5. The method of claim 1, wherein, in step 4,

the alkali is selected from sodium ethoxide or potassium hydroxide;

the molar ratio of the compound 6 to the paraformaldehyde and the alkali is 1: 18-30: 1.5-2.5, preferably 1:20: 2.0;

the organic solvent is selected from methanol, ethanol, n-propanol or isopropanol, preferably ethanol.
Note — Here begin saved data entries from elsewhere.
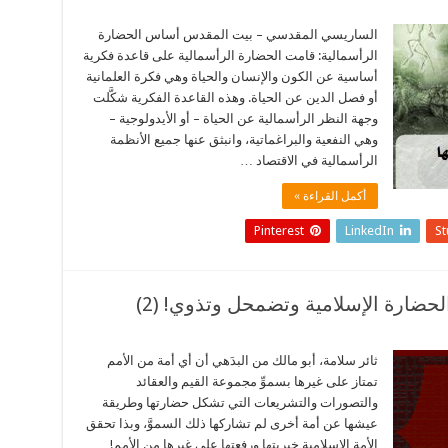
الساريسي المقدسي – بيت المقدس أساس الحضارة
الرأسمالية: قامت الحضارة الرأسمالية على قاعدة فكرية
أساسية عن الكون والإنسان والحياة وهي فكرة العلمانية
أو فصل الدين عن الحياة. وهذه القاعدة الفكرية شكَّلت
وجهة النظر الرأسمالية عن الحياة – أو الأيدولوجية –
وهي النفعية والبراغماتية، وانبثق عنها جميع الأنظمة
الرأسمالية في الاقتصاد …
أكمل القراءة »
Pinterest
LinkedIn
S
حضارة الإسلامية وتضمحل وتذوي! (2)
ثائر سلامة، أبو مالك من البدَهي أن أي أمة من الأمم
تمتاز على غيرها بسموِّ مجموعة القيم والعقائد
والتصورات والتشريعات التي تشكل حضارتها وطريقة
عيشها عن أمة أخرى لم تشاركها ذلك السموَّ، وبذا تحقق
الأمة الإسلامية خيريتها ورفعتها على غيرها من الأمم!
6. The method of claim 1, wherein, in step 5,

wherein the acid is selected from hydrochloric acid, sulfuric acid or phosphoric acid, preferably hydrochloric acid, more preferably 30% hydrochloric acid;

the mass ratio of the compound 7 to the acid is 1: 0.2-1: 0.5, preferably 1: 0.3;

the reaction temperature is-5 ℃ to 15 ℃, preferably 0 ℃ to 10 ℃.

7. The method of claim 1, wherein, in step 6,

the molar ratio of the compound 8 to proline is 1: 1.0-1.2, preferably 1: 1.1;

the aqueous solvent is selected from aqueous ethanol, preferably 95% ethanol;

the reaction temperature is 40-70 ℃, preferably 50-60 ℃.